Take the following examples noted in Chief Justice Roberts’ opinion: “Texas taxes sales of plain deodorant at 6.25 percent but imposes no tax on deodorant with antiperspirant,” Roberts wrote. “Illinois categorizes Twix and Snickers bars — chocolate and caramel confections usually displayed side-by-side in the candy aisle — as food and candy, respectively (Twix have flour; Snickers don’t), and taxes them differently.”
Although the majority opinion noted the availability and anticipated proliferation of sales tax management software, it remains to be seen whether software that is robust enough to keep up with changes in sales tax laws across 10,000 jurisdictions will actually be cost effective. Moreover, software does not prevent audits.
Indeed, anyone who has endured a sales and use tax audit in Massachusetts knows that it is a tedious and time-consuming process. Retailers must have all transactions documented properly and be prepared to have register tapes or whatever other information is used to record individual transactions, including exemption certificates.
The auditor will have the right to require the business to show sales tax returns; excise tax returns; documentation for use tax, retail sales tax, business and occupational tax; and all critical records related to the business.
In addition, the auditor will require a business to produce bank records to compare the sales tax returns to actual sales.
Takeaway
The Wayfair decision gives states that rely on sales tax as a source of revenue the opportunity to collect what is owed and levels the playing field somewhat between online and brick-and-mortar retailers.
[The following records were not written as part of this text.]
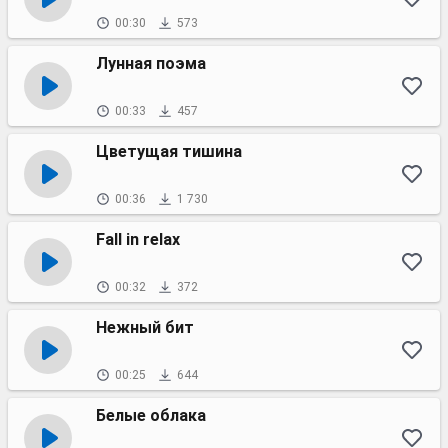
00:30
573
Лунная поэма
00:33
457
Цветущая тишина
00:36
1 730
Fall in relax
00:32
372
Нежный бит
00:25
644
Белые облака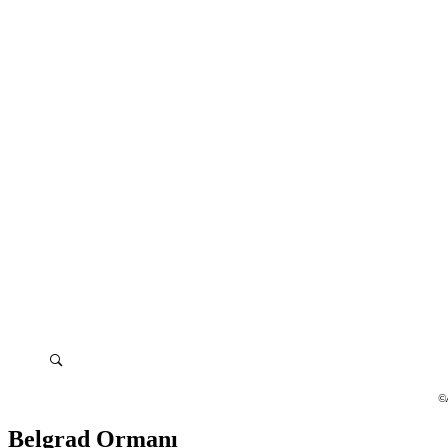
©A
Belgrad Ormanı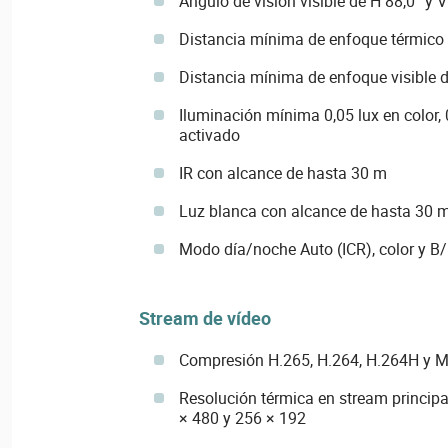
Ángulo de visión visible de H 88,0° y V
Distancia mínima de enfoque térmico 
Distancia mínima de enfoque visible 
Iluminación mínima 0,05 lux en color, 
activado
IR con alcance de hasta 30 m
Luz blanca con alcance de hasta 30 
Modo día/noche Auto (ICR), color y B
Stream de vídeo
Compresión H.265, H.264, H.264H y
Resolución térmica en stream principa
× 480 y 256 × 192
Large online retailers, such as Amazon, that already voluntarily collect sales tax will be able to absorb the additional cost of doing business much easier than small businesses. Small online retailers are left with a great deal of uncertainty over when to collect sales tax, how to do it efficiently, and how to comply. The bottom line: Their cost of doing business likely just increased dramatically.
Jon S. Barooshian, a former state prosecutor, is a trial lawyer at Bowditch & Dewey in Framingham, Massachusetts. He concentrates his practice on tax litigation.